What is needed —
If a line in the data has the string "value", please show it.

Provided data —
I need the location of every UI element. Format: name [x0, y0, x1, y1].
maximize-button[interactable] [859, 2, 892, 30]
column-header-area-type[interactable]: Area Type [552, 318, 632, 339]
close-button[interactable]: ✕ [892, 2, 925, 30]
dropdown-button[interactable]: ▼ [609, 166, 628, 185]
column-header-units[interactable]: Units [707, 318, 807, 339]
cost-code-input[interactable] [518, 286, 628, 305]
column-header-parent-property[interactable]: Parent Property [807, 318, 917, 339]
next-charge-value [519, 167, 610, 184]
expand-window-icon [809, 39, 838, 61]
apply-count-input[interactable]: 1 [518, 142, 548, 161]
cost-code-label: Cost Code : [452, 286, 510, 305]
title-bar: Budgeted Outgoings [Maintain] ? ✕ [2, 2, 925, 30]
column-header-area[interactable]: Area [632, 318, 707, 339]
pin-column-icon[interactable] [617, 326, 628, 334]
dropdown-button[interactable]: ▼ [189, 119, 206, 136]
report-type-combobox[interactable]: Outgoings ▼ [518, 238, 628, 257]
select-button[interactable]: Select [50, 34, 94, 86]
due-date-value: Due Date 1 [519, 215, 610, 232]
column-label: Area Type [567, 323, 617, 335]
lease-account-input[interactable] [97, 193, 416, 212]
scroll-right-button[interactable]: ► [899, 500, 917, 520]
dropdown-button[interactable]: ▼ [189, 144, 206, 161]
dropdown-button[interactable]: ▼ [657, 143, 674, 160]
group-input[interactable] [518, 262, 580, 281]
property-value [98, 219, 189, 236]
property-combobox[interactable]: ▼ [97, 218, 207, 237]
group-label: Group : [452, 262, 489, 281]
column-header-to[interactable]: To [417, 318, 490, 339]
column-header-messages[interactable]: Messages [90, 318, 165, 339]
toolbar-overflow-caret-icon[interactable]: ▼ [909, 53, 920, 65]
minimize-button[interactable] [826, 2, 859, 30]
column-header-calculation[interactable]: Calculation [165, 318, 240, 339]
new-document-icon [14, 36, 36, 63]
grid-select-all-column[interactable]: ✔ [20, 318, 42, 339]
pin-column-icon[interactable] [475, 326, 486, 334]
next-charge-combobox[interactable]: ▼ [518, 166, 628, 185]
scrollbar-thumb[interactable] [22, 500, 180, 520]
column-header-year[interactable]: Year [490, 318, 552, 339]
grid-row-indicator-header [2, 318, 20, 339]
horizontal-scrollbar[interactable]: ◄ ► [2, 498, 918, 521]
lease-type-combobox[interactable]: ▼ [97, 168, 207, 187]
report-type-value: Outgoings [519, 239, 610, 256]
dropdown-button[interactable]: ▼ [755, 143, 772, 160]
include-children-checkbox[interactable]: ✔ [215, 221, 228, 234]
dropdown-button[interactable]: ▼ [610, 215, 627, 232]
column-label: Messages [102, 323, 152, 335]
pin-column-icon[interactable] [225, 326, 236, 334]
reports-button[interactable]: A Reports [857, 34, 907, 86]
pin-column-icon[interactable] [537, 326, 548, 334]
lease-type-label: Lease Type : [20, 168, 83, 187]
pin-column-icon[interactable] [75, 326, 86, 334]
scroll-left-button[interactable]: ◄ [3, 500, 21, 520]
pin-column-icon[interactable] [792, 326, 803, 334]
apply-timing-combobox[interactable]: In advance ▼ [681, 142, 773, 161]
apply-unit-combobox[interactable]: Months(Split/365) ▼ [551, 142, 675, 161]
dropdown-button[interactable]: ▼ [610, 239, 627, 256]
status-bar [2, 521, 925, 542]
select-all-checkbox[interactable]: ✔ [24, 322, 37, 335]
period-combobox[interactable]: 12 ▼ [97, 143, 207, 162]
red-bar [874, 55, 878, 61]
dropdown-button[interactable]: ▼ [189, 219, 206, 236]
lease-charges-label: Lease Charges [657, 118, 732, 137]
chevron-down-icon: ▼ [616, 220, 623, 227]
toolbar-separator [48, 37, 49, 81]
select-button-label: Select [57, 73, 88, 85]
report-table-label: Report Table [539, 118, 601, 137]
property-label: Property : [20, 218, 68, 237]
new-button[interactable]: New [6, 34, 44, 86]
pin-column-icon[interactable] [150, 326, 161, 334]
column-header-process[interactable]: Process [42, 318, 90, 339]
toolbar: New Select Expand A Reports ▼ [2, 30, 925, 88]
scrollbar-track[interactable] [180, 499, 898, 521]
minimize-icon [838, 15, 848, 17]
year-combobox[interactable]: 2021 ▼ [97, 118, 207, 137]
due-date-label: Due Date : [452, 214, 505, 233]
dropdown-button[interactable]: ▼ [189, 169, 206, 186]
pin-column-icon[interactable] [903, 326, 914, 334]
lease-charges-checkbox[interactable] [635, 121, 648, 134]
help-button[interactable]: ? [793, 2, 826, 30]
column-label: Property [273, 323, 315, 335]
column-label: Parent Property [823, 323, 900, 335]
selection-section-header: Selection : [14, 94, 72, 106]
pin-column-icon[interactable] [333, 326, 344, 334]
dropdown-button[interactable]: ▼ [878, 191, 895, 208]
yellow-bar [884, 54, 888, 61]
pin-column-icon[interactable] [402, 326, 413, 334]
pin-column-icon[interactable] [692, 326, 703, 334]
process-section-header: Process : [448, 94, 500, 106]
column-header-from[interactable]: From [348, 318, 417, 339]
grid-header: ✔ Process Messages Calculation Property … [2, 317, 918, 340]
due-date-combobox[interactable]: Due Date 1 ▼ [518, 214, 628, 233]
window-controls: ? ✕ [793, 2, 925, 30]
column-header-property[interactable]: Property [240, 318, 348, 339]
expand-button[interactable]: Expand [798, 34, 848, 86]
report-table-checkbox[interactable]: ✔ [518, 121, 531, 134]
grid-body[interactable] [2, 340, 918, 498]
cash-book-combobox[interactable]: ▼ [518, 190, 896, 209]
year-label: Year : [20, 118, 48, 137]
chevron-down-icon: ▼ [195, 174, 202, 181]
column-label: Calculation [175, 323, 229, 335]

---

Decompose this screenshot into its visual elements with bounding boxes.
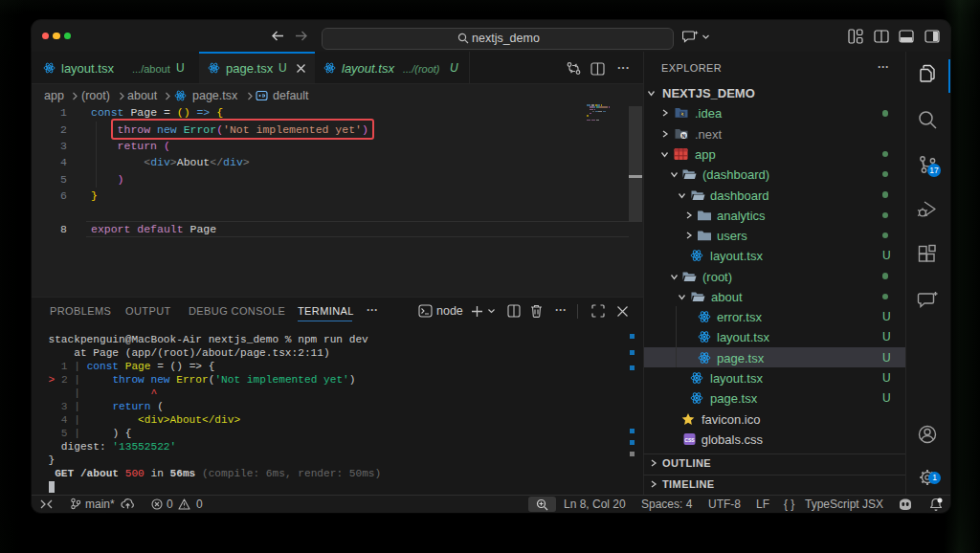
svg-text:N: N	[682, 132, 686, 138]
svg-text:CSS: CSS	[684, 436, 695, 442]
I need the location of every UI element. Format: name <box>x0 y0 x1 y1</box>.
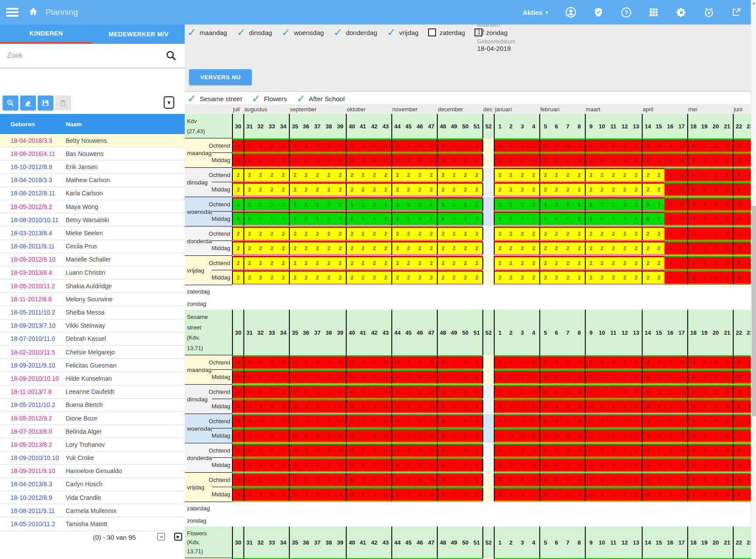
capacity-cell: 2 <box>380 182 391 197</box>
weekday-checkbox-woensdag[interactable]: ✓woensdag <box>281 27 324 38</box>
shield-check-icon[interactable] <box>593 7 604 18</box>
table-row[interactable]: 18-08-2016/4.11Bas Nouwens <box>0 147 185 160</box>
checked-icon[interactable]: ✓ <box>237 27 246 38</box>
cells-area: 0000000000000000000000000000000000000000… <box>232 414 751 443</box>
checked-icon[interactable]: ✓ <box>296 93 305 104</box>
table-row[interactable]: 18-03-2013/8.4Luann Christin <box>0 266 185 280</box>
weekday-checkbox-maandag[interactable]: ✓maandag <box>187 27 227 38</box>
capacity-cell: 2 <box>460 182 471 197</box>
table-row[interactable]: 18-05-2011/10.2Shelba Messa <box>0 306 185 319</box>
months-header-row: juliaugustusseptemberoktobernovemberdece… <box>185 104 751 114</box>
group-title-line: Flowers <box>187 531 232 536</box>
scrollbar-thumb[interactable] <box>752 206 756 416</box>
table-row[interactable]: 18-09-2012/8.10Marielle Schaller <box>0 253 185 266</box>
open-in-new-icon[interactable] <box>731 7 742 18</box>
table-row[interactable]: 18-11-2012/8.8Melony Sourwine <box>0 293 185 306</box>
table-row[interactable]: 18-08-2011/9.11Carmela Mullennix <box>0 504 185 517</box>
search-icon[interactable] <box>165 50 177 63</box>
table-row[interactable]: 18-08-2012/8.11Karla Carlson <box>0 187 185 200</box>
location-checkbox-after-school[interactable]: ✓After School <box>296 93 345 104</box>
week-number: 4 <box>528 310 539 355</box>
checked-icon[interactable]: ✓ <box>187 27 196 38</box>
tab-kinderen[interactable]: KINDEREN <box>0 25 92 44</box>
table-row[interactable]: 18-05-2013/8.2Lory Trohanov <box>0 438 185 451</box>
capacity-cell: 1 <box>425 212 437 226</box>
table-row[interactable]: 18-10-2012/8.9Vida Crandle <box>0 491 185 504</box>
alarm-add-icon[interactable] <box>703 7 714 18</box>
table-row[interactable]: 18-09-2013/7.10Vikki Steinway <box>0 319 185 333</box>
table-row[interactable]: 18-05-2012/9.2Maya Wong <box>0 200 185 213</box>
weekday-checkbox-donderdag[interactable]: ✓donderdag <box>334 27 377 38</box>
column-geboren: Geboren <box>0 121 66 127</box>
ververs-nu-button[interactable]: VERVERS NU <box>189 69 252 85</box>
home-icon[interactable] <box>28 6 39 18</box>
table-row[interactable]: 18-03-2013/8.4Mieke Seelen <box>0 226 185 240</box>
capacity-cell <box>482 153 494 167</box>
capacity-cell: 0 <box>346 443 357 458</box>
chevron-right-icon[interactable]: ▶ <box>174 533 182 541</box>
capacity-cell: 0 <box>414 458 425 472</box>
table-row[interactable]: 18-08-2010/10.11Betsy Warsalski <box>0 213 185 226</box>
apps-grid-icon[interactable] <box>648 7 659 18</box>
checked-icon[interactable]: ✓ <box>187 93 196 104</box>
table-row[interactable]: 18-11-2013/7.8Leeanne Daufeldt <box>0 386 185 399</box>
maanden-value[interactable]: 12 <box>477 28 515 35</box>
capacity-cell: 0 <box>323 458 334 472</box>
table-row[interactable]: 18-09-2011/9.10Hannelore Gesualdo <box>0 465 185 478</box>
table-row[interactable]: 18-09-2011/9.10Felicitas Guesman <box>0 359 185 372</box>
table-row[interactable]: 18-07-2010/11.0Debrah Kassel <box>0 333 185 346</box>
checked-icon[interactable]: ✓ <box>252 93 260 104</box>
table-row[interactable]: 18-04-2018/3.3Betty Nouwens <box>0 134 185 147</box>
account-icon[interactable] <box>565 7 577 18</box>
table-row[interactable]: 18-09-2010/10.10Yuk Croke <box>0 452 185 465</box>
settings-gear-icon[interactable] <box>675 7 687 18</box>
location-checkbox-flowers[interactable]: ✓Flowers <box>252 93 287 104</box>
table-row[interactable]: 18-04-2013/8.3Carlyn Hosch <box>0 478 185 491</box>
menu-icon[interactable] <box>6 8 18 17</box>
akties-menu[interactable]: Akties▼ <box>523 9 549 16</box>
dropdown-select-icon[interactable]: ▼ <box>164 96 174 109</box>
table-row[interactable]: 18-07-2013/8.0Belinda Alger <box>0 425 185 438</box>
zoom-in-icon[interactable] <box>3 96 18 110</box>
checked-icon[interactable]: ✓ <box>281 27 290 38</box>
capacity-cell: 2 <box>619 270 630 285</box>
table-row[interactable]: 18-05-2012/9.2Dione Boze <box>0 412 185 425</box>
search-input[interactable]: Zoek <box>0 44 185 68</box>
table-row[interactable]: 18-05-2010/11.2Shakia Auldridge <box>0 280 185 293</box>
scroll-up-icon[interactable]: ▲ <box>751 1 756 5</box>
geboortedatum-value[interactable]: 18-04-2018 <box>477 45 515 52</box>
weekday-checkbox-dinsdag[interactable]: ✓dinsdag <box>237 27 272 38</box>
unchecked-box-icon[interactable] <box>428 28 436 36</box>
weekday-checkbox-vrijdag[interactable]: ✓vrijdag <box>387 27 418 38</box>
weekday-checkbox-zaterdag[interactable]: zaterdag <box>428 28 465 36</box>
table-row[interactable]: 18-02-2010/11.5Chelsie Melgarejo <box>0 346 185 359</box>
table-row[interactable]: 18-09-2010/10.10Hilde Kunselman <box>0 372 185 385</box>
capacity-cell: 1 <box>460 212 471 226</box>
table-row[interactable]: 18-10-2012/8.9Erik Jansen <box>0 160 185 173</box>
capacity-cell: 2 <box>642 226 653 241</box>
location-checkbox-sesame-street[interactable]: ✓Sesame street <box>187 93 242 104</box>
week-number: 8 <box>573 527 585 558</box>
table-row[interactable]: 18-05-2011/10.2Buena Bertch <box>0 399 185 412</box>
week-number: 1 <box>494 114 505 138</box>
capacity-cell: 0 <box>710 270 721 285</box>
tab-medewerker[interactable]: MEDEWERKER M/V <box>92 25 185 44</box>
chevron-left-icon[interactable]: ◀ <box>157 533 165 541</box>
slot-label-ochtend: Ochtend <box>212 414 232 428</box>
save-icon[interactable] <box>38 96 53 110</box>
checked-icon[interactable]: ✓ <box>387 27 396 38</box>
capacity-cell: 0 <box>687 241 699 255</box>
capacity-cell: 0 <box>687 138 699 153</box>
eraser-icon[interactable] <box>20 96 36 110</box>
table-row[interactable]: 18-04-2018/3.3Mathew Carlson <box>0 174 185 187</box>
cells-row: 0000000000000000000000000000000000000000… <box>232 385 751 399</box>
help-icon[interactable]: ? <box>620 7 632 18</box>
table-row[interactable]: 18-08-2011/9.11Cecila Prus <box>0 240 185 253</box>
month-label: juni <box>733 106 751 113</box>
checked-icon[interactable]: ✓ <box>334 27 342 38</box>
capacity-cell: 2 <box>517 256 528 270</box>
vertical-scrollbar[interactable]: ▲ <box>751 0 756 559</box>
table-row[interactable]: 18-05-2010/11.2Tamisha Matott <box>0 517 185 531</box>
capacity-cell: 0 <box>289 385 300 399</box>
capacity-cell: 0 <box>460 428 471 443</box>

Solved exercise —
next-charge-value [519, 167, 610, 184]
due-date-value: Due Date 1 [519, 215, 610, 232]
property-value [98, 219, 189, 236]
report-type-value: Outgoings [519, 239, 610, 256]
maanden-value[interactable]: 12 <box>477 28 515 35</box>
geboortedatum-value[interactable]: 18-04-2018 <box>477 45 515 52</box>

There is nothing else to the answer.